12th Annual IGSS Conference • October 28-29, 2021

Integrating Genetics and the Social Sciences 2021

Using Education and Genetic Information to Explore Stability of Risk Preference

Dongyue Ying, The Ohio State University

This study examines an assumption frequently invoked in economic models that individuals form preferences early, including with respect to risk, and those preferences remain stable. The challenge explores the idea that preferences might be shaped by situations individuals experience that cause them to reexamine and modify their beliefs. Risk preference is widely involved in the individual's decision-making process through influencing the willingness for risk-taking to get expected returns. The possible disclosure of this instability of risk preference may help both the individual and the social planner to acknowledge the possibility of manipulation of risk preference, and to begin to explore the method to maintain or modify the risk preference of the individual.

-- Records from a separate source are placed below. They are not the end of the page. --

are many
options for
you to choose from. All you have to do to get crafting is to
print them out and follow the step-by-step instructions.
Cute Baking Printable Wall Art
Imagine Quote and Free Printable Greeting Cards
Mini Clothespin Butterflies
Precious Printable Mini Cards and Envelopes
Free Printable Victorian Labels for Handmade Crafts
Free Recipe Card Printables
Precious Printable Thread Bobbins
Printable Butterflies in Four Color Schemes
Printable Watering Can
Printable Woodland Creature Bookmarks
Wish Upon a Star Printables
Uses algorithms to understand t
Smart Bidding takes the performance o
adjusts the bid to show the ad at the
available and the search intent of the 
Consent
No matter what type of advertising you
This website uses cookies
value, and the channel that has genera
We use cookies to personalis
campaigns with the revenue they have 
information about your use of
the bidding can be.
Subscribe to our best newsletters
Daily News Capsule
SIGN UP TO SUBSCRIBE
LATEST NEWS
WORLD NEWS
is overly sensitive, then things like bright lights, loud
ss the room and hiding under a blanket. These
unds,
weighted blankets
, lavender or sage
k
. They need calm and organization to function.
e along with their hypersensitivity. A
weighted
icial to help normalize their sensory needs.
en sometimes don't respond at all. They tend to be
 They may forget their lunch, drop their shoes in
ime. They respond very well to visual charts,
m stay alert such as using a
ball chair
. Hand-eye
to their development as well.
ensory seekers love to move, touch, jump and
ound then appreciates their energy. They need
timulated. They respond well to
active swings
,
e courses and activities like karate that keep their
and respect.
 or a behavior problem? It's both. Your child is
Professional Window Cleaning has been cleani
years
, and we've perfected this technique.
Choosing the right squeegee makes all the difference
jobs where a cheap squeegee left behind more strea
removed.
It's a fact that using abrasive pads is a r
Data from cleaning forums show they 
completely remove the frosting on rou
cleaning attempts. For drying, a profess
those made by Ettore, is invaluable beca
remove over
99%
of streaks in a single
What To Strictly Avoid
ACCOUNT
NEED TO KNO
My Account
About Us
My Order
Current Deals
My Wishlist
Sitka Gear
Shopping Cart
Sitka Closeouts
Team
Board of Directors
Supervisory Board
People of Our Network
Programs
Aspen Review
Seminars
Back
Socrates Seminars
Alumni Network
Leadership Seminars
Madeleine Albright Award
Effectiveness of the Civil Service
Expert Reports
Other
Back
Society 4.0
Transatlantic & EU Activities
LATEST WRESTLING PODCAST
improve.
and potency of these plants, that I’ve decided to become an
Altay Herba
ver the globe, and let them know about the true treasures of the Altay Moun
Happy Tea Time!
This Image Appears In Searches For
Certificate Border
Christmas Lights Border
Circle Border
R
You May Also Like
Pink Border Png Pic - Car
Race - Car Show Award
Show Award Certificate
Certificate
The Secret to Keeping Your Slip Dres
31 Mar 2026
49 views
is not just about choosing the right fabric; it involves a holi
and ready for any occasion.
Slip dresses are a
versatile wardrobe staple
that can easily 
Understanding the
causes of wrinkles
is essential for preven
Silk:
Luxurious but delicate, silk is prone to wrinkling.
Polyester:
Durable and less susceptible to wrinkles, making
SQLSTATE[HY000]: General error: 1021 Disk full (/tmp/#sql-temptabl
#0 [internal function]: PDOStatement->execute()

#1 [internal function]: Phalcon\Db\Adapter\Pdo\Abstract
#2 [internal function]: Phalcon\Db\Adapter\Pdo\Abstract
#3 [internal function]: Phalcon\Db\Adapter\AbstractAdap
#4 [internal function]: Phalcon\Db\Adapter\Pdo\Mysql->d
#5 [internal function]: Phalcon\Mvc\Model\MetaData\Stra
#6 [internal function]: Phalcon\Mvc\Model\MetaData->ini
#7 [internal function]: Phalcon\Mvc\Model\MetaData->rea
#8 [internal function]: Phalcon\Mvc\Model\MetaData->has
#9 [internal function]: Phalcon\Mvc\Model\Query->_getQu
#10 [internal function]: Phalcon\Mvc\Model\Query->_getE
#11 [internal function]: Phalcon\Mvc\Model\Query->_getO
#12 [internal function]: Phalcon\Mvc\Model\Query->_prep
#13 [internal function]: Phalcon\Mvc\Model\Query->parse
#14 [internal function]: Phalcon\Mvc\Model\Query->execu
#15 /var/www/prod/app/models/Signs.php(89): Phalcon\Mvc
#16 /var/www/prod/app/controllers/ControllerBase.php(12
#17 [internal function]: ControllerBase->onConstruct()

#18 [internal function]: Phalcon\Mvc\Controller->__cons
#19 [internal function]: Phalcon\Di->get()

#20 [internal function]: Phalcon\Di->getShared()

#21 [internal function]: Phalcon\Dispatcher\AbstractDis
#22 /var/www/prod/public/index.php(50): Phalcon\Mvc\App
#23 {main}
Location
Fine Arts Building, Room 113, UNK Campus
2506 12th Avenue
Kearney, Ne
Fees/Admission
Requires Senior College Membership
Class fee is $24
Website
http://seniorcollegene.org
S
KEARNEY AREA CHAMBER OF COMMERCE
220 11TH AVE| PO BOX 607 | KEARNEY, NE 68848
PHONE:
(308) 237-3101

The study explores the endogenous risk preference with two stages. First, the study uses comparison of risk preference between twins to explore the possibility of unstable risk preference. If identical twins have statistically significant different risk preferences, and they depend on the rearing status, risk preference becomes a trait not solely dependent on genetic factor. Second, the study uses education as the proxy of experience and tests the hypothesis that risk preferences vary systematically (and causally) with differences in education. The study starts with the association between genetic factor and risk preference uncovered by Karlsson Linnér et al. (2019). To distinguish the genetic effect from the environmental effect of education, a mediation analysis is conducted. An instrumental variable design is adopted to address the endogeneity between risk preference and education, that risk preference may influence education decision.

The data come from the Health and Retirement Study (HRS), Wisconsin Longitudinal Study (WLS), and The National Longitudinal Study of Adolescent to Adult Health (Add Health). For twin study, both Add Health and Swedish Adoption/Twin Study on Aging (SATSA) are used. To measure risk preference, HRS and WLS use a set of risk aversion questions asking respondents to choose between different asset allocation with different expected values and probabilities. The study uses these sets of questions to measure risk preference. For Add Health and SATSA, one question is available asking respondents to subjectively report estimates of their risk preference, and the study adopts these measures. The education attainment measures include both the level of education and the year of education; for Add Health, more detailed educational characteristics are available and adopted. For the genetic data, the study uses the Single Nucleotide Polymorphisms (SNPs) collected in the three surveys, which are the types of genes on a specific position in the genome varying between different species and different individuals. In addition, apart from the respondents themselves, WLS and Add Health provide extra observations from siblings. The researcher includes these observations from siblings as the fixed effect in the analysis.